Dude, you killed a duck with your face

Elite Series pro Bill Lowen faced a unique problem during an Elite Series tournament on Lake Amistad in 2009.

“Dude, you killed a duck with your face.” Those were some of the strangest words I can remember speaking to a man. I said those words to Elite Series pro Bill Lowen during an Elite Series tournament on Lake Amistad in 2009.

We revisited that day while sitting together eating crawfish with Chris Lane and several friends on Sunday night, while celebrating Lane’s win on the Sabine River.

What you should know, is Lowen and I have been duck hunters our entire lives. We’ve talked a lot over the years about our duck hunting adventures. Being from Ohio, Lowen chased them up and down the Ohio River bottoms to the Great Lakes, along with trips to different southern states every year. And in Arkansas there is a saying, “Every child is born with a duck call in his mouth.” Maybe not all of them, but I was born such a child.

My history with ducks and fowl that inhabit bodies of water all over the United States has somehow stretched to more than 40 years now. Don’t know how many I’ve whacked with a gun…let’s just say probably more than most normal people. I have tens of thousands of photographs of ducks on hard drives, and spent hundreds of days just about anywhere a duck can be hunted, from Chesapeake Bay to California, Canada to Mexico. Mine has been a love, hate relationship with ducks.

There was a time I hated on them so bad: If there had only been one left, I wanted to be the guy that whacked the last one, and actually thought it would be cool if it caught on fire falling to the ground. Whatever it took to put all we duck hunters out of our collective, addictive misery.

And if you ‘bird lovahs’ want to have a go at me in the comments section, I’m good with that. Have at it. But ducks have cost me hundreds of thousands of dollars, five or six jobs (not nearly as good as this one, so it’s all good), about 20 kind of decent girlfriends and nearly a wife. For 20-plus consecutive years, about the only day I would take a day off from duck hunting would be a Sunday when my wife would ‘guilt’ me into going to church, where I should have parked in the spot reserved for visitors.

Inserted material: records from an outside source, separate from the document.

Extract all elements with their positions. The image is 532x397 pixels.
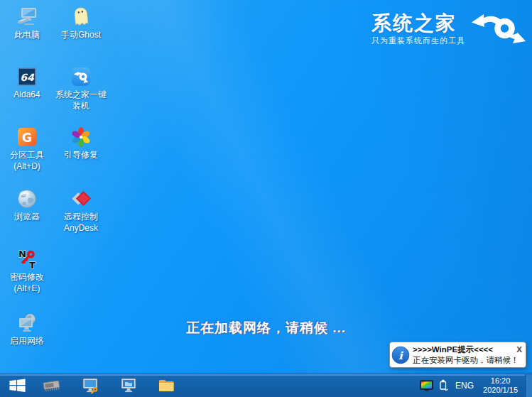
desktop-icon-manual-ghost[interactable]: 手动Ghost — [54, 6, 108, 40]
desktop-icon-onekey-install[interactable]: 系统之家一键 装机 — [54, 65, 108, 111]
start-button[interactable] — [0, 374, 34, 397]
folder-icon — [157, 376, 176, 395]
monitor-key-icon — [81, 376, 100, 395]
icon-label: 此电脑 — [14, 30, 40, 40]
taskbar: ENG 16:20 2020/1/15 — [0, 374, 532, 397]
desktop-icon-this-pc[interactable]: 此电脑 — [0, 6, 54, 40]
notification-title: >>>>WinPE提示<<<< — [413, 344, 493, 355]
browser-globe-icon — [16, 187, 38, 210]
onekey-install-icon — [70, 65, 92, 88]
anydesk-icon — [70, 187, 92, 210]
desktop-background: 系统之家 只为重装系统而生的工具 — [0, 0, 532, 397]
tray-usb-eject[interactable] — [436, 374, 451, 397]
desktop-icon-aida64[interactable]: 64 Aida64 — [0, 65, 54, 99]
partition-tool-icon: G — [16, 126, 38, 148]
taskbar-item-file-explorer[interactable] — [152, 374, 180, 397]
loading-message: 正在加载网络，请稍候 ... — [0, 319, 532, 337]
password-key-icon: N T — [16, 248, 38, 271]
brand-tagline: 只为重装系统而生的工具 — [371, 36, 465, 46]
tray-time: 16:20 — [483, 376, 518, 386]
taskbar-item-remote-desktop[interactable] — [114, 374, 143, 397]
svg-text:N: N — [18, 249, 26, 259]
taskbar-item-ramdisk[interactable] — [37, 374, 65, 397]
icon-label-line2: AnyDesk — [64, 223, 98, 233]
brand-title: 系统之家 — [371, 13, 465, 34]
tray-clock[interactable]: 16:20 2020/1/15 — [478, 376, 523, 395]
winpe-desktop-screen: 系统之家 只为重装系统而生的工具 — [0, 0, 532, 397]
icon-label: 系统之家一键 — [55, 89, 107, 99]
ram-chip-icon — [42, 376, 61, 395]
boot-repair-icon — [70, 126, 92, 148]
icon-label: 分区工具 — [10, 150, 44, 160]
desktop-icon-password-reset[interactable]: N T 密码修改 (Alt+E) — [0, 248, 54, 293]
icon-label: 远程控制 — [64, 212, 98, 222]
brand-logo: 系统之家 只为重装系统而生的工具 — [371, 13, 526, 46]
windows-logo-icon — [8, 377, 27, 394]
icon-label: 密码修改 — [10, 272, 44, 282]
svg-text:T: T — [29, 260, 36, 271]
monitor-folder-icon — [119, 376, 139, 395]
tray-language-indicator[interactable]: ENG — [451, 374, 478, 397]
icon-label: 手动Ghost — [61, 30, 101, 40]
info-icon: i — [391, 346, 410, 364]
this-pc-icon — [16, 6, 38, 28]
icon-label: Aida64 — [13, 89, 40, 99]
aida64-icon: 64 — [16, 65, 38, 88]
brand-swirl-icon — [469, 13, 526, 44]
system-tray: ENG 16:20 2020/1/15 — [418, 374, 532, 397]
desktop-icon-anydesk[interactable]: 远程控制 AnyDesk — [54, 187, 108, 233]
desktop-icon-boot-repair[interactable]: 引导修复 — [54, 126, 108, 160]
brand-text: 系统之家 只为重装系统而生的工具 — [371, 13, 465, 46]
taskbar-item-password-tool[interactable] — [76, 374, 104, 397]
icon-label-line2: 装机 — [72, 101, 89, 111]
notification-message: 正在安装网卡驱动，请稍候！ — [413, 355, 523, 366]
display-color-icon — [420, 380, 434, 392]
ghost-icon — [70, 6, 92, 28]
icon-label-line2: (Alt+D) — [13, 161, 40, 171]
notification-body: >>>>WinPE提示<<<< X 正在安装网卡驱动，请稍候！ — [413, 344, 523, 366]
icon-label-line2: (Alt+E) — [13, 283, 40, 293]
show-desktop-button[interactable] — [525, 374, 532, 397]
desktop-icon-partition-tool[interactable]: G 分区工具 (Alt+D) — [0, 126, 54, 171]
notification-close-button[interactable]: X — [516, 344, 523, 355]
icon-label: 引导修复 — [64, 150, 98, 160]
notification-popup: i >>>>WinPE提示<<<< X 正在安装网卡驱动，请稍候！ — [389, 342, 526, 368]
usb-eject-icon — [438, 379, 449, 393]
icon-label: 启用网络 — [10, 336, 44, 346]
tray-date: 2020/1/15 — [483, 386, 518, 395]
desktop-icon-browser[interactable]: 浏览器 — [0, 187, 54, 222]
icon-label: 浏览器 — [14, 212, 40, 222]
svg-text:64: 64 — [20, 72, 35, 83]
tray-display-settings[interactable] — [418, 374, 436, 397]
svg-text:G: G — [22, 131, 32, 145]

But now understand the duck gets his revenge in a variety of ways. He often resides in the most miserable of places, and thrives in the most miserable weather and conditions. So the man that pursues him every day must be borderline stupid, hopelessly addicted, or more than likely, both. I’ve often said the most ornery critter on earth is a United States Marine, or a hardcore duck hunter. I’ve talked to Bill Lowen enough to know he is such a man. He has suffered his own misery many times over in pursuit of a duck, so maybe his face met just a bit of justice that day on Lake Amistad.

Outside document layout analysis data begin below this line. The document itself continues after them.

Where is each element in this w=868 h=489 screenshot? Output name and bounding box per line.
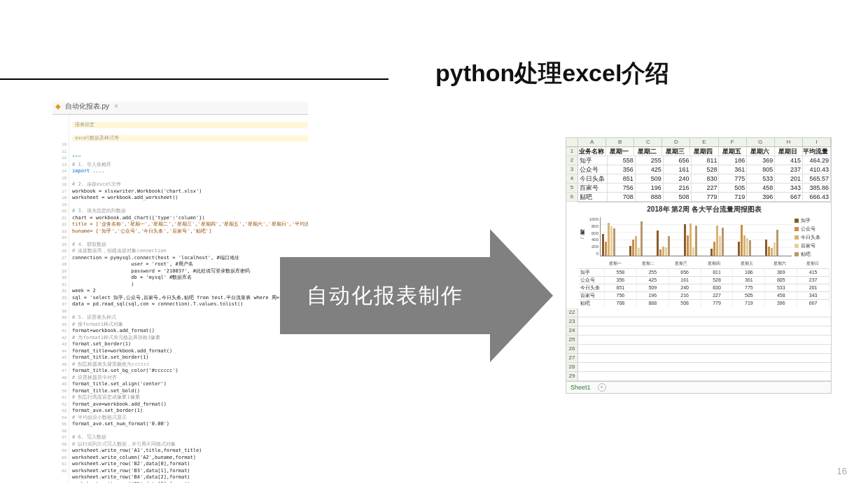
chart-yaxis: 10008006004002000 bbox=[586, 217, 600, 256]
chart-legend: 知乎公众号今日头条百家号贴吧 bbox=[792, 217, 830, 259]
chart-ylabel: 浏览量/万 bbox=[579, 217, 586, 259]
code-content: 报表设定 excel数据及样式等 """# 1. 导入依赖库import ...… bbox=[69, 115, 308, 483]
embedded-chart: 2018年 第2周 各大平台流量周报图表 浏览量/万 1000800600400… bbox=[578, 202, 831, 308]
table-row: 29 bbox=[566, 372, 831, 381]
arrow-graphic: 自动化报表制作 bbox=[280, 229, 553, 362]
table-row: 6贴吧708888508779719396667666.43 bbox=[566, 193, 831, 202]
close-icon[interactable]: × bbox=[114, 102, 118, 110]
table-row: 27 bbox=[566, 354, 831, 363]
page-number: 16 bbox=[837, 466, 847, 476]
table-row: 22 bbox=[566, 308, 831, 317]
code-editor-panel: ◆ 自动化报表.py × 101112131415161718192021222… bbox=[52, 102, 308, 482]
editor-tab-label: 自动化报表.py bbox=[65, 102, 109, 110]
add-sheet-button[interactable]: + bbox=[598, 383, 606, 392]
table-row: 4今日头条851509240830775533201565.57 bbox=[566, 174, 831, 184]
table-row: 3公众号356425161528361805237410.43 bbox=[566, 165, 831, 174]
editor-tab[interactable]: ◆ 自动化报表.py × bbox=[52, 102, 308, 115]
chart-data-table: 知乎558255656811186369415公众号35642516152836… bbox=[579, 268, 830, 307]
table-row: 24 bbox=[566, 326, 831, 336]
excel-column-header: ABCDEFGHI bbox=[566, 138, 831, 147]
table-row: 28 bbox=[566, 363, 831, 372]
line-number-gutter: 1011121314151617181920212223242526272829… bbox=[52, 115, 69, 483]
table-row: 5百家号756196216227505458343385.86 bbox=[566, 184, 831, 193]
sheet-tab-bar: Sheet1 + bbox=[566, 381, 831, 393]
table-header-row: 1业务名称星期一星期二星期三星期四星期五星期六星期日平均流量 bbox=[566, 147, 831, 156]
table-row: 23 bbox=[566, 317, 831, 326]
excel-panel: ABCDEFGHI 1业务名称星期一星期二星期三星期四星期五星期六星期日平均流量… bbox=[566, 137, 832, 394]
table-row: 26 bbox=[566, 345, 831, 354]
chart-plot-area bbox=[600, 217, 792, 256]
table-row: 2知乎558255656811186369415464.29 bbox=[566, 156, 831, 165]
arrow-head-icon bbox=[490, 229, 553, 362]
chart-xaxis: 星期一星期二星期三星期四星期五星期六星期日 bbox=[598, 261, 830, 267]
arrow-label: 自动化报表制作 bbox=[280, 257, 490, 334]
sheet-tab[interactable]: Sheet1 bbox=[570, 384, 591, 391]
chart-title: 2018年 第2周 各大平台流量周报图表 bbox=[579, 205, 830, 214]
python-file-icon: ◆ bbox=[55, 102, 61, 110]
table-row: 25 bbox=[566, 336, 831, 345]
horizontal-rule bbox=[0, 78, 388, 80]
slide-title: python处理excel介绍 bbox=[435, 57, 669, 90]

He was speeding wide open across the lake, and I see him coming towards me and ready my camera to photograph him speeding by. It all happened very quickly. I’m seeing it through a large lens, which makes you lose a bit of depth perception, but I’m also hearing it. What I see through the lens is Lowen driving his boat, then something suddenly flying through air. My first thought is his cap must have flown off.

But what I’m hearing is a sudden scream and the sound of the motor shutting down. I had been ‘panning’ the camera following him running at 70 miles per hour, so when he shut down I temporarily lost him in the lens. When I move the lens back to Lowen I see he’s holding his face in his hands. And I can also see something lying in the water directly behind the boat.

As I troll closer to check on Lowen, it’s all coming together. Just when I thought I had seen a duck get whacked in every conceivable way, I suddenly realized I had not. The object lying in the water behind Lowen’s boat was not his cap; it was a floating, expired duck that had met his demise after meeting Bill Lowen’s face at 70 miles per hour.

One last note to add:

What I’ve called a duck that met Bill Lowen’s face was actually a coot. They say a coot is not technically considered a duck. It resides in its own sorta sub-species…kinda like Aaron Martens. And I mean that in a loving way. They are both just very unique creatures, and there’s no way you could know everything about either. We just accept and love them just the way they are.

And finally, and we’ve all done it….the next time you go flying through a huge flock of coots in your boat, don’t forget to ‘duck.’

Editor’s note: While a duck was harmed in the telling of this story, Bill Lowen escaped unscathed.